In between phase I and phase II we started training our staff (research nurses and research assistants). This involved an intensive programme covering the basics of HIV & TB pathology, treatment and side-effects, general research protocols, data management and research ethics. The specifics of our study were discussed in much greater detail and there was rigorous training in the study protocol and procedures. Many of the staff had no prior experience of research and, while their training took a little longer, this meant we were able to establish a very solid foundation for their future development.
Pilot phase II began in September 2012. We started in 4 clinics: two intervention sites, each staffed by a research nurse; and two control sites, each staffed by a (non-clinical) research assistant. Phase II involved the recruitment of real patients, very similar to those suitable for recruitment to the main study (our criteria were slightly less strict, with an upper CD4 count of 200 cellsx106/l rather than the 150 cells x106/l specified for the main study), but with no changes made to their clinical management. This enabled us to further explore the organisation of each clinic (they are all different!) and allowed a trial run of the documents and procedures used to collect information from potential participants. The information gathered was itself extremely useful in guiding the way we structured our interactions with the participants and allowed us to further adapt the questions we were asking.
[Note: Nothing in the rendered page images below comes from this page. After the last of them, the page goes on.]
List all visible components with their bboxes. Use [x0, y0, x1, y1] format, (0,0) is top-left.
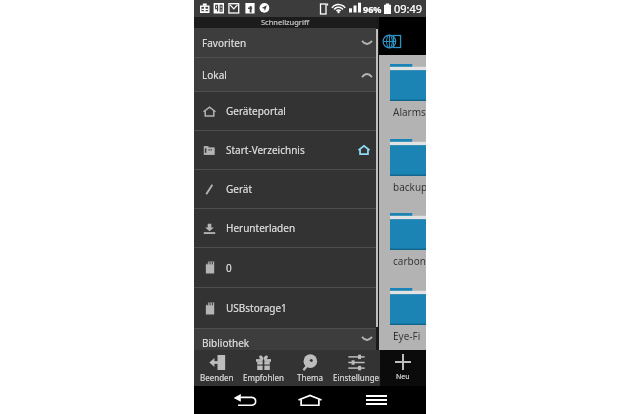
- staticText: 09:49: [394, 1, 423, 16]
- staticText: Thema: [297, 372, 323, 383]
- staticText: Schnellzugriff: [261, 17, 310, 27]
- button[interactable]: backups: [379, 139, 426, 201]
- button[interactable]: Neu: [380, 350, 426, 386]
- button[interactable]: Herunterladen: [194, 209, 376, 247]
- staticText: Bibliothek: [202, 336, 250, 350]
- button[interactable]: Thema: [286, 350, 333, 386]
- staticText: Empfohlen: [243, 372, 284, 383]
- staticText: Start-Verzeichnis: [226, 143, 305, 157]
- button[interactable]: Menu: [353, 386, 399, 414]
- staticText: 0: [226, 261, 232, 275]
- button[interactable]: Alarms: [379, 64, 426, 126]
- staticText: Herunterladen: [226, 221, 296, 235]
- staticText: Lokal: [202, 68, 227, 82]
- staticText: Neu: [396, 372, 410, 382]
- staticText: 96%: [363, 3, 382, 15]
- button[interactable]: Empfohlen: [240, 350, 286, 386]
- staticText: Gerät: [226, 182, 253, 196]
- button[interactable]: Einstellungen: [333, 350, 380, 386]
- button[interactable]: Gerät: [194, 170, 376, 208]
- staticText: USBstorage1: [226, 301, 287, 315]
- staticText: Eye-Fi: [393, 329, 421, 343]
- staticText: Geräteportal: [226, 104, 286, 118]
- staticText: Alarms: [393, 105, 426, 119]
- staticText: Einstellungen: [333, 372, 380, 383]
- button[interactable]: Eye-Fi: [379, 288, 426, 350]
- button[interactable]: USBstorage1: [194, 288, 376, 328]
- button[interactable]: carbon: [379, 213, 426, 275]
- button[interactable]: Lokal: [194, 58, 376, 91]
- button[interactable]: Favoriten: [194, 28, 376, 57]
- button[interactable]: Geräteportal: [194, 92, 376, 130]
- staticText: Beenden: [200, 372, 234, 383]
- button[interactable]: Beenden: [194, 350, 240, 386]
- staticText: backups: [393, 180, 426, 194]
- button[interactable]: Network devices: [382, 32, 404, 50]
- staticText: Favoriten: [202, 36, 247, 50]
- button[interactable]: Start-Verzeichnis: [194, 131, 376, 169]
- button[interactable]: Home: [287, 386, 333, 414]
- staticText: carbon: [393, 254, 426, 268]
- button[interactable]: 0: [194, 248, 376, 287]
- button[interactable]: Back: [221, 386, 267, 414]
- button[interactable]: Bibliothek: [194, 329, 376, 350]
By the end of December we had completed recruitment of pilot participants in five of the twenty clinics and we had seven more trained staff, ready to recruit. Two clinics had begun recruiting participants to the main study.
The work proposed to complete this project involves rolling out the phase II pilot to the remaining sites and to complete the training of the remaining research staff. A major part of the work will be organising and analysing the data collected during the pilot phases and assimilating them into a report for feedback to local health authorities and eventual publication.
We have also applied for further funding in order to continue work on this project and to support a sub-study focusing on participants who die after enrolment.